The prospective robots in healthcare intended to be included within the conclave of the nurse-patient relationship require rigorous ethical reflection to ensure that their design and introduction do not impede the promotion of values and the dignity of patients at such a vulnerable and sensitive time in their lives. The ethical evaluation of care robots requires insight into the values at stake in the healthcare tradition. What’s more, given the stage of their development and the lack of standards to guide their development, ethics ought to be included within the design process of such robots. The manner in which this may be accomplished, as presented here, uses the blueprint of the Value-sensitive design approach as a means for creating a framework tailored to care contexts. Using care values as the foundational values to be integrated into a technology and using the elements in care as the normative criteria, the resulting approach is referred to here as “care centered value-sensitive design”.
The care centered framework is meant to indicate and direct the evaluator to the necessary components in care from a care orientation. The CCVSD methodology is meant to provide a guideline for analysis of a practice with and without the use of a care robot. Using the CCVSD methodology to compare two care robots used for the same practice with different capabilities, allows us to envision the resulting care practice in terms of the robot’s impact on care values as well as the robot’s potential impact on care in the holistic sense. For the latter, this is only understood when one grasps the interconnectedness of one practice with another. From this, the link between robot capabilities and their impact on the manifestation of care values is made clear. Consequently, we may ask the question; what kind of care do we want to provide and in so doing we may steer the design and development of care robots.

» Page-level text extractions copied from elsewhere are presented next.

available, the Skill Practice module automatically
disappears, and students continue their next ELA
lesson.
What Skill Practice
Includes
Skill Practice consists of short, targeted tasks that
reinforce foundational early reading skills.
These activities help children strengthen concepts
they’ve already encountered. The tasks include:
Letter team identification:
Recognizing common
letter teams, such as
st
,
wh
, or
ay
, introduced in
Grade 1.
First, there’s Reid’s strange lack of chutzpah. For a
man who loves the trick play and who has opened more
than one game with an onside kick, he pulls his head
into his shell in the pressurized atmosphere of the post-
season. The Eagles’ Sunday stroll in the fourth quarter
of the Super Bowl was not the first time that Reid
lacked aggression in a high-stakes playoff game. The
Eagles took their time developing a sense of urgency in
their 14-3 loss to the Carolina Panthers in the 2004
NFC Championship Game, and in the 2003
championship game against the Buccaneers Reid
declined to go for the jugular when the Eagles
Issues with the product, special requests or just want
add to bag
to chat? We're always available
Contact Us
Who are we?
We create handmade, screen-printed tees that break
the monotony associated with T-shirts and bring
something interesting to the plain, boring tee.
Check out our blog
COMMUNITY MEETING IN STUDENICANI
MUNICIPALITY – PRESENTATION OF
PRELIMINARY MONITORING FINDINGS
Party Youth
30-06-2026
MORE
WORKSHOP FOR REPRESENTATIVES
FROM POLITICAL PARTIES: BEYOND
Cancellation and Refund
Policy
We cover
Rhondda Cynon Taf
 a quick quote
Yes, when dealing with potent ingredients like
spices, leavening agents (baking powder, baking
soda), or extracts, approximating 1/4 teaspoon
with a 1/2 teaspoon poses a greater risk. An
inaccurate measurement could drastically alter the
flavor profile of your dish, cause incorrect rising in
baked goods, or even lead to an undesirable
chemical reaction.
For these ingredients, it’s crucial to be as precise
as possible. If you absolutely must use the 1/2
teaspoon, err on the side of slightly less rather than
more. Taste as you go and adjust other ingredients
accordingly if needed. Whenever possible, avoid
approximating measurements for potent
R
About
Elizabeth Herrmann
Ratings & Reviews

The aim of this paper was to present the conceptual foundation for the creation of a framework and methodology for the evaluation of care robots both retrospectively and prospectively. The aim was not to present an exhaustive evaluation of current and future care robots as this will be taken up in a later paper. The significance of this work comes from the stage of development of care robots and the belief that ethics may be included at this time in the design process to foster trust between the public and the resulting robots. The care centered framework adheres to the central thesis of the care orientation—that one is oriented to the components which require attention in order to begin ethical deliberation. What’s more, the framework provides a starting point for the interdisciplinary collaboration of a range of robotics researchers—from designers, engineers and computer programmers to ethicists, psychologists and philosophers.

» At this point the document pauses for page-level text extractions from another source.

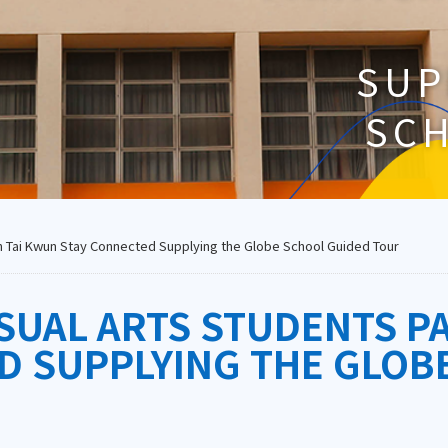
SUP
SC
 in Tai Kwun Stay Connected Supplying the Globe School Guided Tour
SUAL ARTS STUDENTS PA
D SUPPLYING THE GLOB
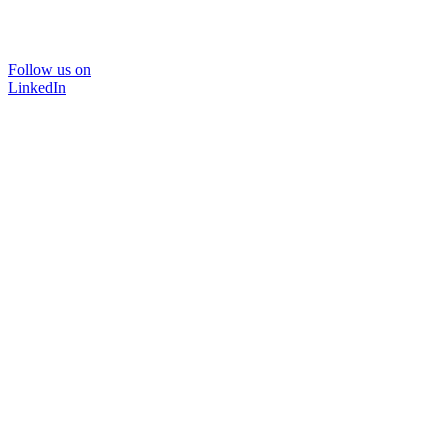
Follow us on
LinkedIn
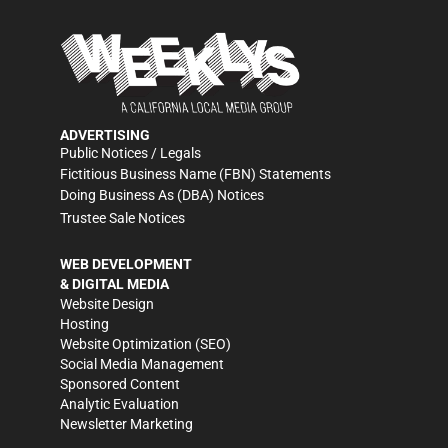
ADVERTISING
Public Notices / Legals
Fictitious Business Name (FBN) Statements
Doing Business As (DBA) Notices
Trustee Sale Notices
WEB DEVELOPMENT
& DIGITAL MEDIA
Website Design
Hosting
Website Optimization (SEO)
Social Media Management
Sponsored Content
Analytic Evaluation
Newsletter Marketing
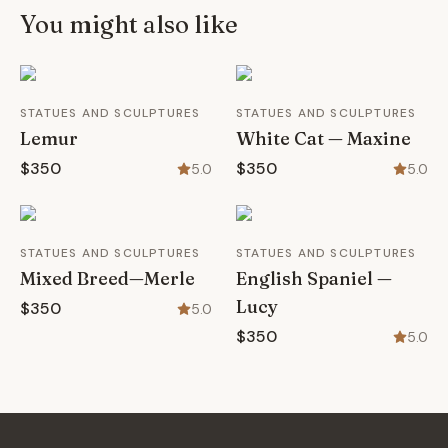
You might also like
STATUES AND SCULPTURES
STATUES AND SCULPTURES
Lemur
White Cat — Maxine
$350
$350
5.0
5.0
STATUES AND SCULPTURES
STATUES AND SCULPTURES
Mixed Breed—Merle
English Spaniel —
Lucy
$350
5.0
$350
5.0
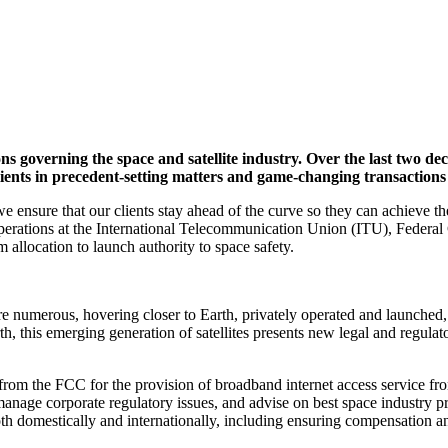
ons governing the space and satellite industry. Over the last two d
clients in precedent-setting matters and game-changing transactions
sure that our clients stay ahead of the curve so they can achieve their
ess operations at the International Telecommunication Union (ITU), Fe
llocation to launch authority to space safety.
 more numerous, hovering closer to Earth, privately operated and launch
h, this emerging generation of satellites presents new legal and regula
rom the FCC for the provision of broadband internet access service from 
nage corporate regulatory issues, and advise on best space industry pr
th domestically and internationally, including ensuring compensation an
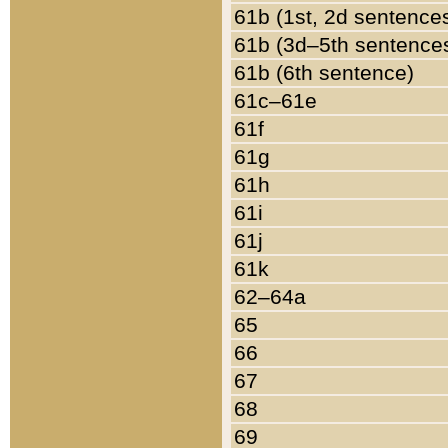
61b (1st, 2d sentence
61b (3d–5th sentence
61b (6th sentence)
61c–61e
61f
61g
61h
61i
61j
61k
62–64a
65
66
67
68
69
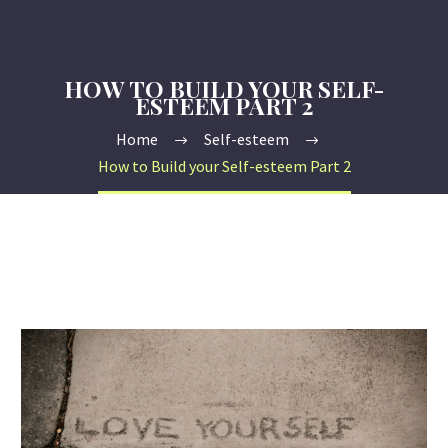
HOW TO BUILD YOUR SELF-
ESTEEM PART 2
Home
Self-esteem
How to Build your Self-esteem Part 2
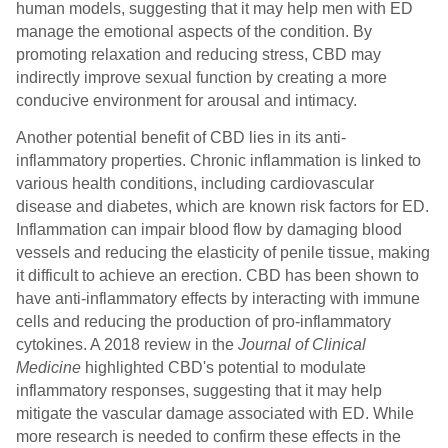
human models, suggesting that it may help men with ED
manage the emotional aspects of the condition. By
promoting relaxation and reducing stress, CBD may
indirectly improve sexual function by creating a more
conducive environment for arousal and intimacy.
Another potential benefit of CBD lies in its anti-
inflammatory properties. Chronic inflammation is linked to
various health conditions, including cardiovascular
disease and diabetes, which are known risk factors for ED.
Inflammation can impair blood flow by damaging blood
vessels and reducing the elasticity of penile tissue, making
it difficult to achieve an erection. CBD has been shown to
have anti-inflammatory effects by interacting with immune
cells and reducing the production of pro-inflammatory
cytokines. A 2018 review in the
Journal of Clinical
Medicine
highlighted CBD's potential to modulate
inflammatory responses, suggesting that it may help
mitigate the vascular damage associated with ED. While
more research is needed to confirm these effects in the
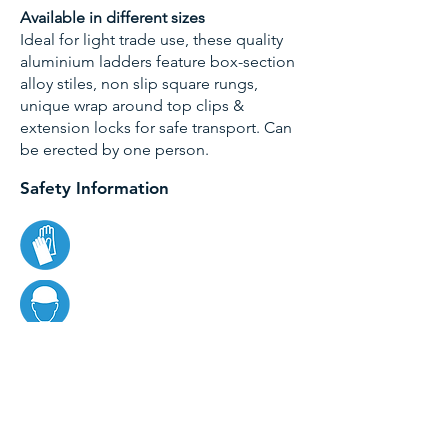
Available in different sizes
Ideal for light trade use, these quality
aluminium ladders feature box-section
alloy stiles, non slip square rungs,
unique wrap around top clips &
extension locks for safe transport. Can
be erected by one person.
Safety Information
Specifications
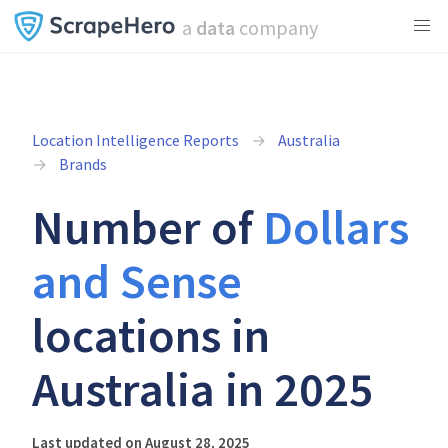
a
data
company
Location Intelligence Reports
Australia
Brands
Number of
Dollars
and Sense
locations in
Australia in 2025
Last updated on August 28, 2025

I have used the word ‘things’ here to bypass repeating people, places, activities, concepts, and objects, all of which are included in the discussion of values.
Fieldwork experience was gained by volunteering in a nursing home in London, Ontario, Canada for 4 weeks as a “life enrichment coach” as well as observing practices in multiple hospital, also in London, Canada.
This is not a critique or nurses or the manner in which they fulfill their roles but rather a critique of the technology and its impact on the practice of lifting.
I say ‘many’ of these values given that certain telepresence robots are capable of providing eye contact and the feeling or impression of human presence even when the human is not physically present.